• What the task requires:
Write out the listing in full, matching it word for word.

== Data excerpts

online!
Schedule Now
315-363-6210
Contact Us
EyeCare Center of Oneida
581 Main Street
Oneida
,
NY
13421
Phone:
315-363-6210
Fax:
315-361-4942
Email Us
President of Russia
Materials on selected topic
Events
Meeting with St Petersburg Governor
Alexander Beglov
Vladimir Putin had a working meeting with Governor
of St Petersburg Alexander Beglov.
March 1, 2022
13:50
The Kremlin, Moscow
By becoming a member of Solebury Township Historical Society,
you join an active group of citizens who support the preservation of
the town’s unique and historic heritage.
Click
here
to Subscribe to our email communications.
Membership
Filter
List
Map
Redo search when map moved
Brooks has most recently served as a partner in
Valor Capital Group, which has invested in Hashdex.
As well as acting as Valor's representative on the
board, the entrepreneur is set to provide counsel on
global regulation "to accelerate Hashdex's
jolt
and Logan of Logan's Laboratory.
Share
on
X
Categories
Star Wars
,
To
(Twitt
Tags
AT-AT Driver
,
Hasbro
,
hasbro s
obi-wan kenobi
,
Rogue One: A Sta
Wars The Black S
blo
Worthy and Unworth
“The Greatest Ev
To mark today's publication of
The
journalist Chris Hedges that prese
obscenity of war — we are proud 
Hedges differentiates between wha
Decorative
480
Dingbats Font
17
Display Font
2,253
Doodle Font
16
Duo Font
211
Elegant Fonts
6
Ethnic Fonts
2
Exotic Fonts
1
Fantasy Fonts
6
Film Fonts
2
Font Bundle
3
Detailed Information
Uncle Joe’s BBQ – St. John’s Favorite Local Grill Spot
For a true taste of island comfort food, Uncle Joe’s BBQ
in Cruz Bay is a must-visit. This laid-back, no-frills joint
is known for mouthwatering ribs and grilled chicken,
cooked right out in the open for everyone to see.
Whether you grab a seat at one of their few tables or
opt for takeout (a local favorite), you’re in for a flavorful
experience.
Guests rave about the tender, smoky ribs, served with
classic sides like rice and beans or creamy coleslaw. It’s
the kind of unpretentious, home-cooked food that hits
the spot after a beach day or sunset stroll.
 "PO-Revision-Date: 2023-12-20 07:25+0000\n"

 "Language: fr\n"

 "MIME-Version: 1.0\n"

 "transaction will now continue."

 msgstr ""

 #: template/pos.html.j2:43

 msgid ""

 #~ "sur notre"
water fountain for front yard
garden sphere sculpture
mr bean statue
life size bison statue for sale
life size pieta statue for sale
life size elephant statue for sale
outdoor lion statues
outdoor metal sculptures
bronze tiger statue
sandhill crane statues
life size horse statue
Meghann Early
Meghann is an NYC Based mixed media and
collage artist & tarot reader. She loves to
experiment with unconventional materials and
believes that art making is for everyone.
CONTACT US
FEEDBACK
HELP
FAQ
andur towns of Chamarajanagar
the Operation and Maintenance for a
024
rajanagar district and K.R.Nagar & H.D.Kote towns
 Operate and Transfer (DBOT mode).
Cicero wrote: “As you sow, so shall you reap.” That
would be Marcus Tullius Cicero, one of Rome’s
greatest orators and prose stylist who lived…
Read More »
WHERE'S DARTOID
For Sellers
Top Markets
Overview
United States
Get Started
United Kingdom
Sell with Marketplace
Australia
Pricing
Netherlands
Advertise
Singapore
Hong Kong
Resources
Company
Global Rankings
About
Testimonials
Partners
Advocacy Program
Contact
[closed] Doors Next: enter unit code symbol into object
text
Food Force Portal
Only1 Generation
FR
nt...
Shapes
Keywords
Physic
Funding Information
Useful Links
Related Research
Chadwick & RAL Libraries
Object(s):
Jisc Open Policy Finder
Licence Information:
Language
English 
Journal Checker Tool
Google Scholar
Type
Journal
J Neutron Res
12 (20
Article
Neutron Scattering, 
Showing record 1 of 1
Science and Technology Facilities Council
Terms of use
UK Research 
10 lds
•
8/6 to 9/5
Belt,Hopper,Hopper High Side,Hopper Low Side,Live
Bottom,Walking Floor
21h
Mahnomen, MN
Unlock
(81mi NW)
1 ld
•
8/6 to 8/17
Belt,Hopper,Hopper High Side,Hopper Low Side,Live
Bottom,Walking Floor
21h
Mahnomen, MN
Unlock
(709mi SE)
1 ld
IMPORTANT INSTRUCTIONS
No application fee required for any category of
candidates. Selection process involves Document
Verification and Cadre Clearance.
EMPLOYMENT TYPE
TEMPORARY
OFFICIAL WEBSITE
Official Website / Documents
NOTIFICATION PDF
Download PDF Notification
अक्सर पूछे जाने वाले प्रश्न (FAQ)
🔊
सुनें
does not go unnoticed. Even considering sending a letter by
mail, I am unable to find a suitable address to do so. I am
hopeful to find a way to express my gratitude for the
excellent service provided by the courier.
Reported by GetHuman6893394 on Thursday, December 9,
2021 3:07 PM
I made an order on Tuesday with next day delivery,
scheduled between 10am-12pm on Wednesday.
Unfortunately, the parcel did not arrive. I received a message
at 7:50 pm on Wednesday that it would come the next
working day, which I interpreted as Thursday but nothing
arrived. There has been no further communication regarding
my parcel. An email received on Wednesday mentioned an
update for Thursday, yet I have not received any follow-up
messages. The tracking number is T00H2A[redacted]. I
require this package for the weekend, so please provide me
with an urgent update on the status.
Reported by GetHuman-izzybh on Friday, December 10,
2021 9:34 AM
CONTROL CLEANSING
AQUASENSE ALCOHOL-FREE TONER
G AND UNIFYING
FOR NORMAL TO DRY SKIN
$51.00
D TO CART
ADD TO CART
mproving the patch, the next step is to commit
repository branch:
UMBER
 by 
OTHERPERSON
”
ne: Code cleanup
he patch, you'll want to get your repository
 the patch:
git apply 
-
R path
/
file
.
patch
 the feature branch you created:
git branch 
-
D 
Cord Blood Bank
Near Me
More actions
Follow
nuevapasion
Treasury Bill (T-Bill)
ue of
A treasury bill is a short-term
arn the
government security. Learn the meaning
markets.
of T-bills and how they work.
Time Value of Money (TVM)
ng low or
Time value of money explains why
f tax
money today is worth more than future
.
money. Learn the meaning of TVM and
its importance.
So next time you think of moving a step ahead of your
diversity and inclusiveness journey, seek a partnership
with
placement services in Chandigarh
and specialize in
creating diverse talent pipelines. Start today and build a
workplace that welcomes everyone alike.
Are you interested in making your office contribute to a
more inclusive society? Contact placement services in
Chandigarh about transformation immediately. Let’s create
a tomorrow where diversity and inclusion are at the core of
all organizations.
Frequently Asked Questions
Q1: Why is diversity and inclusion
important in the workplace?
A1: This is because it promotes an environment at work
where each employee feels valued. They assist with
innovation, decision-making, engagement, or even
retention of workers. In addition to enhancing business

====

• Solution below:
online!
Schedule Now
315-363-6210
Contact Us
EyeCare Center of Oneida
581 Main Street
Oneida
,
NY
13421
Phone:
315-363-6210
Fax:
315-361-4942
Email Us
President of Russia
Materials on selected topic
Events
Meeting with St Petersburg Governor
Alexander Beglov
Vladimir Putin had a working meeting with Governor
of St Petersburg Alexander Beglov.
March 1, 2022
13:50
The Kremlin, Moscow
By becoming a member of Solebury Township Historical Society,
you join an active group of citizens who support the preservation of
the town’s unique and historic heritage.
Click
here
to Subscribe to our email communications.
Membership
Filter
List
Map
Redo search when map moved
Brooks has most recently served as a partner in
Valor Capital Group, which has invested in Hashdex.
As well as acting as Valor's representative on the
board, the entrepreneur is set to provide counsel on
global regulation "to accelerate Hashdex's
jolt
and Logan of Logan's Laboratory.
Share
on
X
Categories
Star Wars
,
To
(Twitt
Tags
AT-AT Driver
,
Hasbro
,
hasbro s
obi-wan kenobi
,
Rogue One: A Sta
Wars The Black S
blo
Worthy and Unworth
“The Greatest Ev
To mark today's publication of
The
journalist Chris Hedges that prese
obscenity of war — we are proud 
Hedges differentiates between wha
Decorative
480
Dingbats Font
17
Display Font
2,253
Doodle Font
16
Duo Font
211
Elegant Fonts
6
Ethnic Fonts
2
Exotic Fonts
1
Fantasy Fonts
6
Film Fonts
2
Font Bundle
3
Detailed Information
Uncle Joe’s BBQ – St. John’s Favorite Local Grill Spot
For a true taste of island comfort food, Uncle Joe’s BBQ
in Cruz Bay is a must-visit. This laid-back, no-frills joint
is known for mouthwatering ribs and grilled chicken,
cooked right out in the open for everyone to see.
Whether you grab a seat at one of their few tables or
opt for takeout (a local favorite), you’re in for a flavorful
experience.
Guests rave about the tender, smoky ribs, served with
classic sides like rice and beans or creamy coleslaw. It’s
the kind of unpretentious, home-cooked food that hits
the spot after a beach day or sunset stroll.
 "PO-Revision-Date: 2023-12-20 07:25+0000\n"

 "Language: fr\n"

 "MIME-Version: 1.0\n"

 "transaction will now continue."

 msgstr ""

 #: template/pos.html.j2:43

 msgid ""

 #~ "sur notre"
water fountain for front yard
garden sphere sculpture
mr bean statue
life size bison statue for sale
life size pieta statue for sale
life size elephant statue for sale
outdoor lion statues
outdoor metal sculptures
bronze tiger statue
sandhill crane statues
life size horse statue
Meghann Early
Meghann is an NYC Based mixed media and
collage artist & tarot reader. She loves to
experiment with unconventional materials and
believes that art making is for everyone.
CONTACT US
FEEDBACK
HELP
FAQ
andur towns of Chamarajanagar
the Operation and Maintenance for a
024
rajanagar district and K.R.Nagar & H.D.Kote towns
 Operate and Transfer (DBOT mode).
Cicero wrote: “As you sow, so shall you reap.” That
would be Marcus Tullius Cicero, one of Rome’s
greatest orators and prose stylist who lived…
Read More »
WHERE'S DARTOID
For Sellers
Top Markets
Overview
United States
Get Started
United Kingdom
Sell with Marketplace
Australia
Pricing
Netherlands
Advertise
Singapore
Hong Kong
Resources
Company
Global Rankings
About
Testimonials
Partners
Advocacy Program
Contact
[closed] Doors Next: enter unit code symbol into object
text
Food Force Portal
Only1 Generation
FR
nt...
Shapes
Keywords
Physic
Funding Information
Useful Links
Related Research
Chadwick & RAL Libraries
Object(s):
Jisc Open Policy Finder
Licence Information:
Language
English 
Journal Checker Tool
Google Scholar
Type
Journal
J Neutron Res
12 (20
Article
Neutron Scattering, 
Showing record 1 of 1
Science and Technology Facilities Council
Terms of use
UK Research 
10 lds
•
8/6 to 9/5
Belt,Hopper,Hopper High Side,Hopper Low Side,Live
Bottom,Walking Floor
21h
Mahnomen, MN
Unlock
(81mi NW)
1 ld
•
8/6 to 8/17
Belt,Hopper,Hopper High Side,Hopper Low Side,Live
Bottom,Walking Floor
21h
Mahnomen, MN
Unlock
(709mi SE)
1 ld
IMPORTANT INSTRUCTIONS
No application fee required for any category of
candidates. Selection process involves Document
Verification and Cadre Clearance.
EMPLOYMENT TYPE
TEMPORARY
OFFICIAL WEBSITE
Official Website / Documents
NOTIFICATION PDF
Download PDF Notification
अक्सर पूछे जाने वाले प्रश्न (FAQ)
🔊
सुनें
does not go unnoticed. Even considering sending a letter by
mail, I am unable to find a suitable address to do so. I am
hopeful to find a way to express my gratitude for the
excellent service provided by the courier.
Reported by GetHuman6893394 on Thursday, December 9,
2021 3:07 PM
I made an order on Tuesday with next day delivery,
scheduled between 10am-12pm on Wednesday.
Unfortunately, the parcel did not arrive. I received a message
at 7:50 pm on Wednesday that it would come the next
working day, which I interpreted as Thursday but nothing
arrived. There has been no further communication regarding
my parcel. An email received on Wednesday mentioned an
update for Thursday, yet I have not received any follow-up
messages. The tracking number is T00H2A[redacted]. I
require this package for the weekend, so please provide me
with an urgent update on the status.
Reported by GetHuman-izzybh on Friday, December 10,
2021 9:34 AM
CONTROL CLEANSING
AQUASENSE ALCOHOL-FREE TONER
G AND UNIFYING
FOR NORMAL TO DRY SKIN
$51.00
D TO CART
ADD TO CART
mproving the patch, the next step is to commit
repository branch:
UMBER
 by 
OTHERPERSON
”
ne: Code cleanup
he patch, you'll want to get your repository
 the patch:
git apply 
-
R path
/
file
.
patch
 the feature branch you created:
git branch 
-
D 
Cord Blood Bank
Near Me
More actions
Follow
nuevapasion
Treasury Bill (T-Bill)
ue of
A treasury bill is a short-term
arn the
government security. Learn the meaning
markets.
of T-bills and how they work.
Time Value of Money (TVM)
ng low or
Time value of money explains why
f tax
money today is worth more than future
.
money. Learn the meaning of TVM and
its importance.
So next time you think of moving a step ahead of your
diversity and inclusiveness journey, seek a partnership
with
placement services in Chandigarh
and specialize in
creating diverse talent pipelines. Start today and build a
workplace that welcomes everyone alike.
Are you interested in making your office contribute to a
more inclusive society? Contact placement services in
Chandigarh about transformation immediately. Let’s create
a tomorrow where diversity and inclusion are at the core of
all organizations.
Frequently Asked Questions
Q1: Why is diversity and inclusion
important in the workplace?
A1: This is because it promotes an environment at work
where each employee feels valued. They assist with
innovation, decision-making, engagement, or even
retention of workers. In addition to enhancing business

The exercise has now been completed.